AgentSkillsCN

optimize-with-environments

通过 prime gepa run,利用 GEPA 优化环境系统提示词。当您希望在不进行梯度训练的情况下提升提示词性能、比较基线提示词与优化后的提示词、从 CLI 或 TOML 配置文件中运行 GEPA,或在部署前解读 GEPA 输出时,此工具包将助您一臂之力。

SKILL.md
--- frontmatter
name: optimize-with-environments
description: Optimize environment system prompts with GEPA through prime gepa run. Use when asked to improve prompt performance without gradient training, compare baseline versus optimized prompts, run GEPA from CLI or TOML configs, or interpret GEPA outputs before deployment.
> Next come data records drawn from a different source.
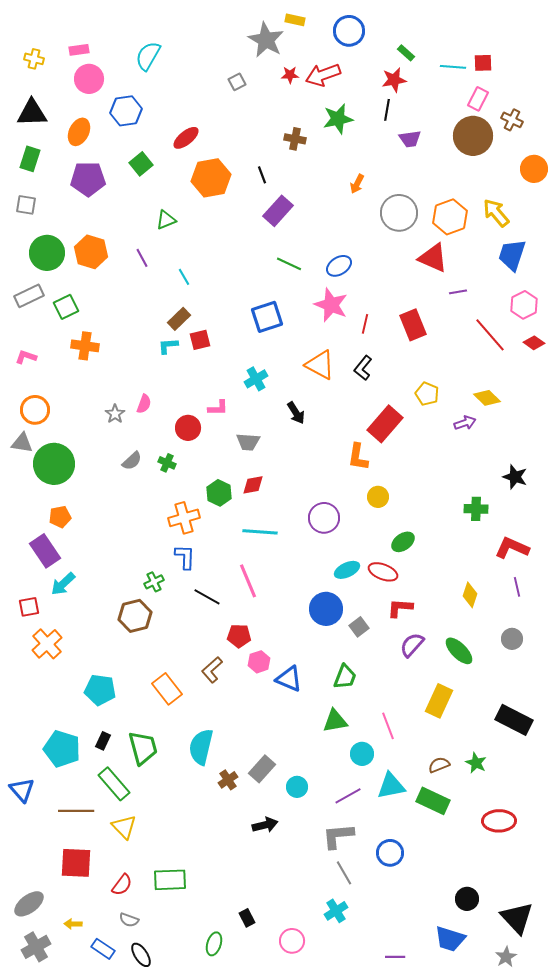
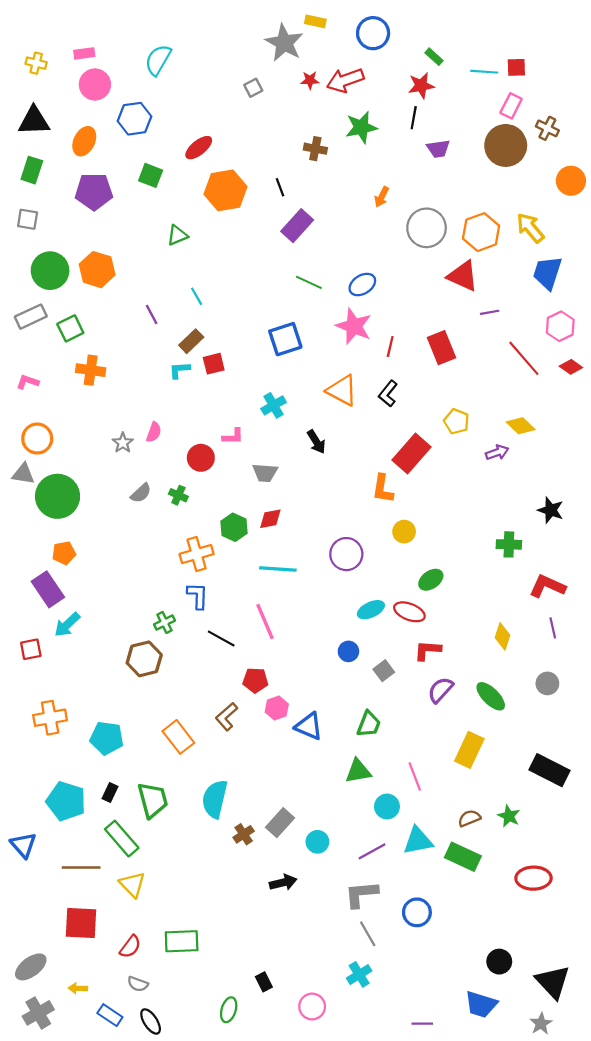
green square: (141, 164) -> (151, 175), turned -30
purple line: (142, 258) -> (152, 314), moved
blue circle: (326, 609) -> (348, 651), size x0.6
orange cross: (47, 644) -> (50, 718), moved, turned 32

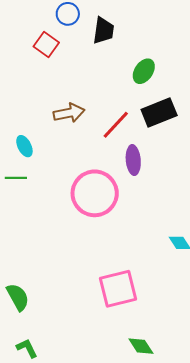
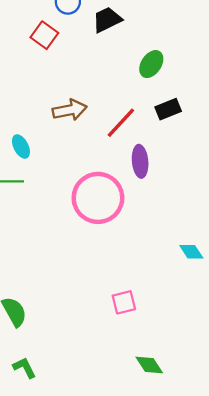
black trapezoid: (103, 30) -> (107, 20), turned -124
black rectangle: (159, 112) -> (168, 109), size x0.7
pink square: (118, 289) -> (124, 302), size x0.6

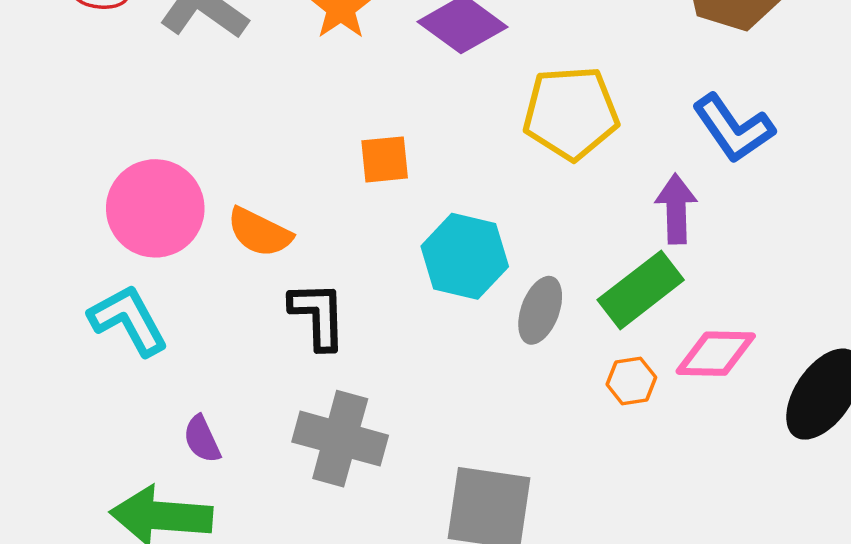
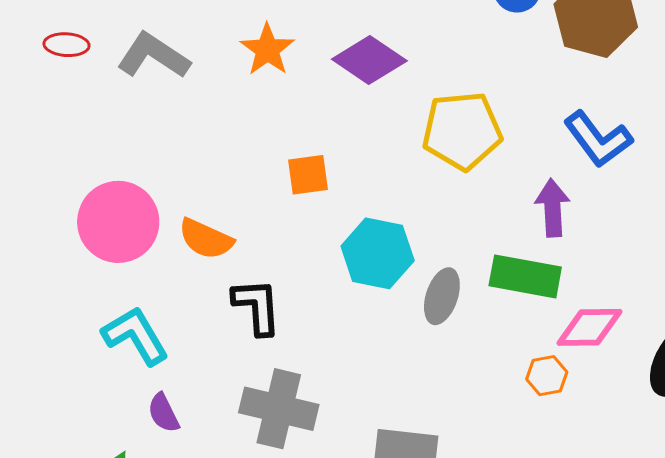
green rectangle: (641, 290) -> (525, 276), turned 50
cyan L-shape: (128, 320) -> (135, 336), moved
orange hexagon: (631, 381) -> (547, 376), moved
Optimize With Environments

Goal

Use GEPA to optimize system prompts in a controlled, reproducible loop.

Scope

Current GEPA path is for system prompt optimization. If user asks for unsupported optimization targets, stop and clarify before proceeding.

Endpoint And Model Selection Nudge

  1. Encourage users to define reusable aliases in configs/endpoints.toml.
  2. Ask whether optimization should be validated on instruct or reasoning models.
  3. Instruct go-tos: gpt-4.1 series, qwen3 instruct series.
  4. Reasoning go-tos: gpt-5 series, qwen3 thinking series, glm series.
  5. For benchmark reporting, keep model family fixed between baseline and optimized comparisons unless the user requests a cross-family study.

Core Workflow

  1. Verify baseline first:
bash
prime eval run my-env -m gpt-4.1-mini -n 50 -r 3 -s
  1. Run GEPA:
bash
prime gepa run my-env -m gpt-4.1-mini -M gpt-4.1-mini -B 500 -n 100 -N 50
  1. Or run from config:
bash
prime gepa run configs/gepa/wordle.toml
  1. Re-evaluate with optimized prompt and compare against baseline.

High-Value Settings

  1. -B/--max-calls: total optimization budget.
  2. -n/--num-train and -N/--num-val: train/validation split sizes.
  3. --minibatch-size: reflection granularity.
  4. --perfect-score: skip already-solved minibatches when max score is known.
  5. --state-columns: include environment-specific context in reflection data.

Output Artifacts

Expect and inspect:

  1. best_prompt.txt
  2. pareto_frontier.jsonl
  3. metadata.json

Quality Rules

  1. Do not optimize on top of broken reward logic.
  2. For weak deterministic checks, fix rubric quality before GEPA tuning.
  3. Keep model, sampling, and dataset conditions stable during baseline-vs-GEPA comparison.
  4. Report limitations directly when feature gaps block requested optimization.

Deliverable

Return:

  1. Baseline metrics.
  2. Optimized metrics.
  3. Prompt diff summary.
  4. Recommendation to adopt, iterate, or stop.